Dopo il mondiale brasiliano ci apprestavamo a vivere l’ennesima, noiosa estate del pallone. Quella delle amichevoli, dei colpi a salve di mercato, del piangersi addosso guardando il nostro calcio ridimensionarsi, ancora e ancora. Poi, però, il pallone ha tirato fuori dal cilindro tale Carlo Tavecchio, fino a qualche mese fa sconosciuto ai più e oggi nientemeno che presidente della Federcalcio. Noi non possiamo che ringraziarti, presidente, perché grazie a te abbiamo potuto affiancare alla malinconia la rabbia e la vergogna, sentimenti di vita. Quella frase razzista pronunciata nel discorso d’investitura grida ancora vendetta: per i prossimi due anni ce la troveremo appiccicata addosso sempre e dovunque. La vergogna, poi, si fa ancora più grande alla lettura della sentenza dell’UEFA, visto che da noi la faccenda è finita con un’archiviazione più politica che giuridica, la classica soluzione volemose bene in pieno stile italiota.
Il bicchiere è comunque mezzo pieno: per i prossimi sei mesi Tavecchio non potrà partecipare a manifestazioni della Federazione Europea. Per un quarto del suo mandato, insomma, non potrà sedersi al tavolo con gli altri capi del calcio europeo, e quindi potrà evitare di combinare guai, almeno a livello internazionale. Dovrà, inoltre, organizzare una sorta di conferenza sul razzismo bis, una cosa in piccolo rispetto a quella tenuta proprio dall’UEFA, e proprio a Roma, nemmeno un mese fa, e a cui il presidente non ha nemmeno partecipato - ovviamente, non pareva il caso. Beati loro, quindi, che possono alzarsi e puntare il dito contro l’ometto razzista e decidere di non volerlo tra i piedi, ed escluderlo da tavole rotonde, sorteggi, premiazioni e serate di gala. Beati loro, e dannati noi, che come loro vorremmo essere, e costringere a ritirarsi l’inadeguato presidente, che in un paese normale il passo indietro l’avrebbe fatto da solo.

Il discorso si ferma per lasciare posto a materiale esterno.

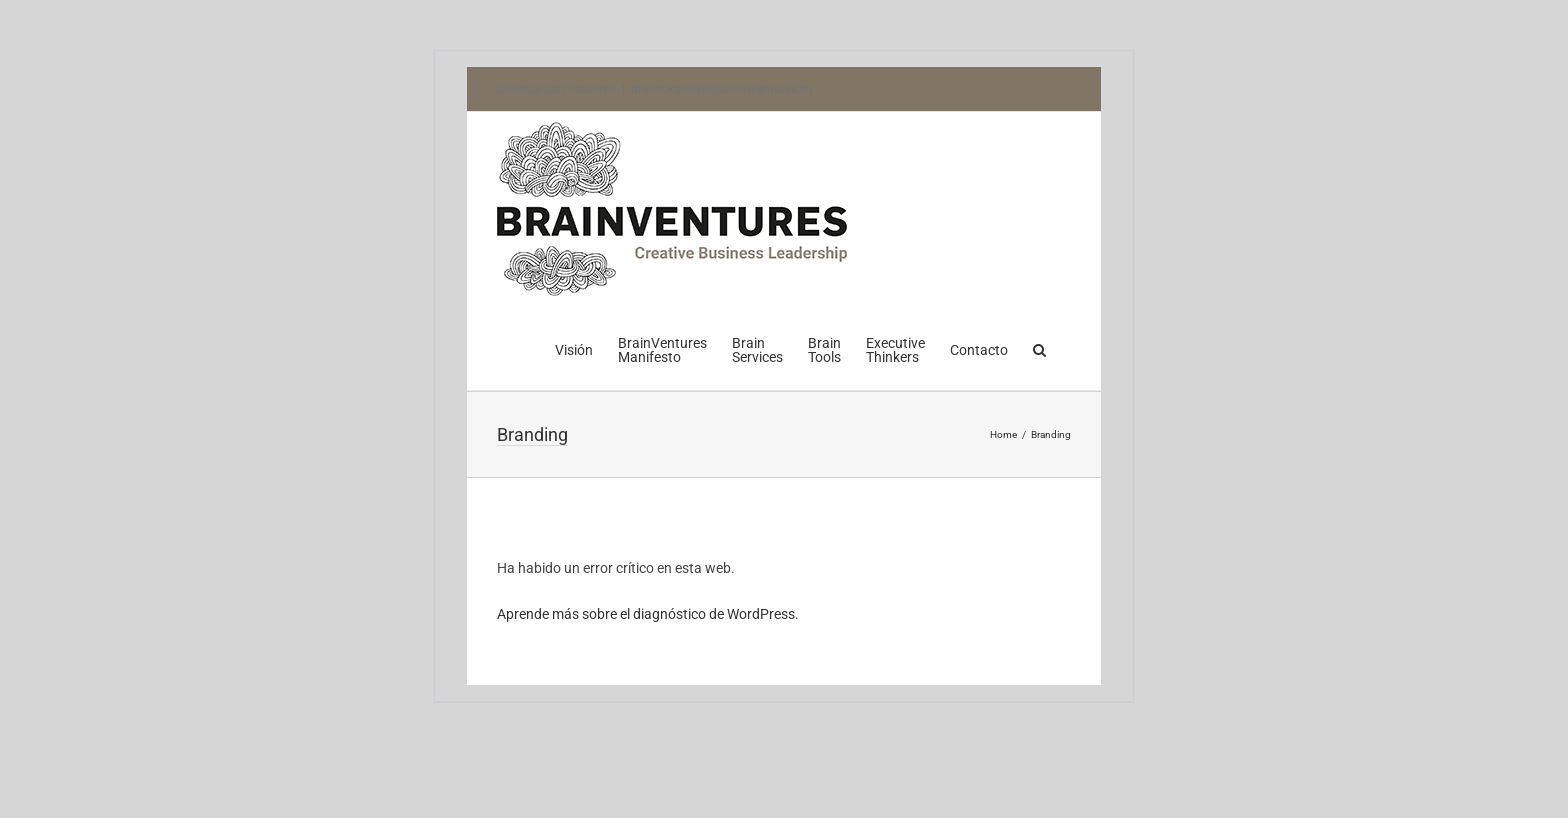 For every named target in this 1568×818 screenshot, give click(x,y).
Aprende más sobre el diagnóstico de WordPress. (648, 614)
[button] (1039, 348)
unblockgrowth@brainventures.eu (722, 89) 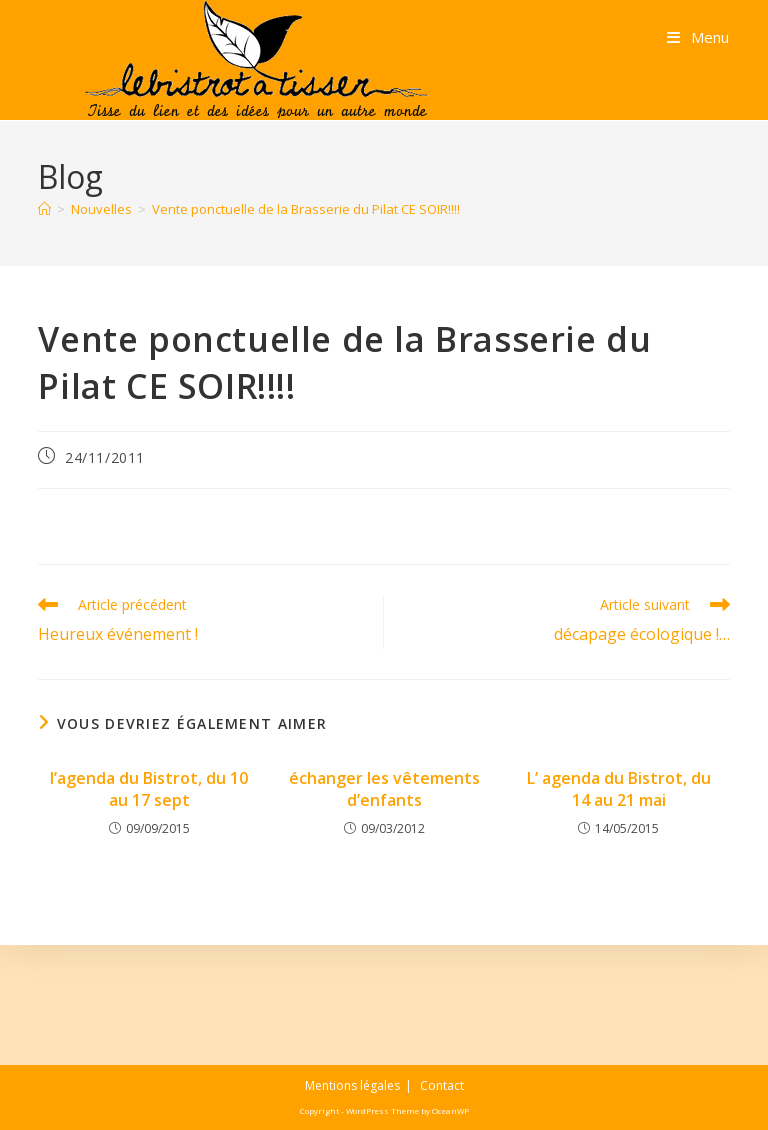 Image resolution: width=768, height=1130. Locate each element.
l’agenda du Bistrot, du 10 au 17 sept (149, 789)
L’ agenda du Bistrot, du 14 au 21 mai (619, 789)
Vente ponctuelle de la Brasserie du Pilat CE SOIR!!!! (306, 209)
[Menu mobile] (698, 37)
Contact (442, 1085)
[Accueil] (44, 209)
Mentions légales (352, 1085)
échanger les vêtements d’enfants (384, 789) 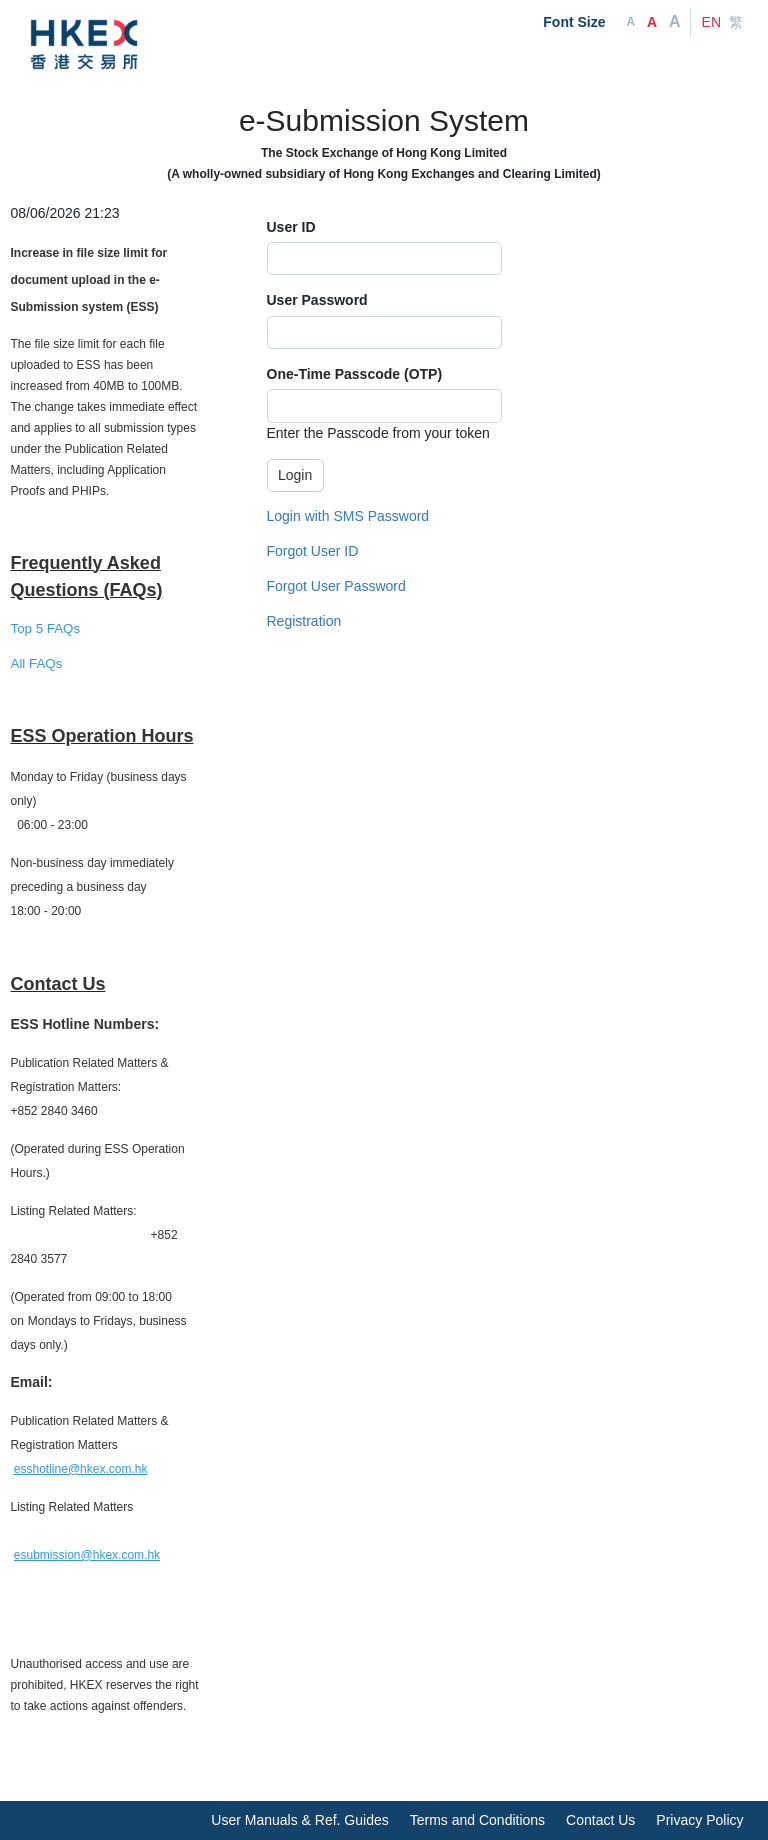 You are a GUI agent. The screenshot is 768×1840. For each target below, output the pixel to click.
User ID (291, 227)
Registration (304, 621)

Intanto lui sta lì, saldo al suo posto, incassa e non ricorre al TAS e continua a governare il nostro calcio con accanto Lotito, un altro che avrebbe dovuto fare tanti di quei passi indietro da camminare a gambero per una decina di giorni – quello che all’aeroporto di Oslo se la prende con chi non gli fa portare sull’aereo le bottiglie d’acqua, quello che Marotta con un occhio gioca e con l’altro segna i punti, quello che – non dimentichiamocelo mai – è di fatto il numero 1/bis del nostro pallone, che in politichese si dice “consigliere federale con delega alle riforme”.
Il calcio italiano aveva bisogno di un cambio di marcia, nel dopo Abete. Di una persona nuova, giovane, di rottura. Una persona che, intendiamoci, non sarebbe stata nemmeno Albertini, che dal 2007 bazzicava la federazione come vicepresidente e che ha la sua bella fetta di responsabilità. Ma l’ex Milan sarebbe stato, se non il bene maggiore, sicuramente il male minore. Avremmo conservato una po’ di credibilità, ci saremmo liberati da certi facilissimi cliché, e sicuramente non ci saremmo ritrovati, nostro malgrado, nella bufera scatenata dal giovane Opti Pobà – ce lo vedete Albertini a lasciarsi andare a razzismi vari in luogo pubblico?
A benedirsi la rottura e il cambio di marcia, continuiamo a viaggiare in seconda con alla guida Carlo Tavecchio; la credibilità se l’è rubata il buon Pobà, e i cliché si buttano via. Ma nonostante tutto, da buoni italiani, non disperiamo. Non si può. Il presidente s’è già giocato il jolly: alla prossima, vogliamo sperare che lo scenario sarà diverso, e che condanneremo invece di archiviare. Tanto una prossima ci sarà. Ci metto la mano sul pallone.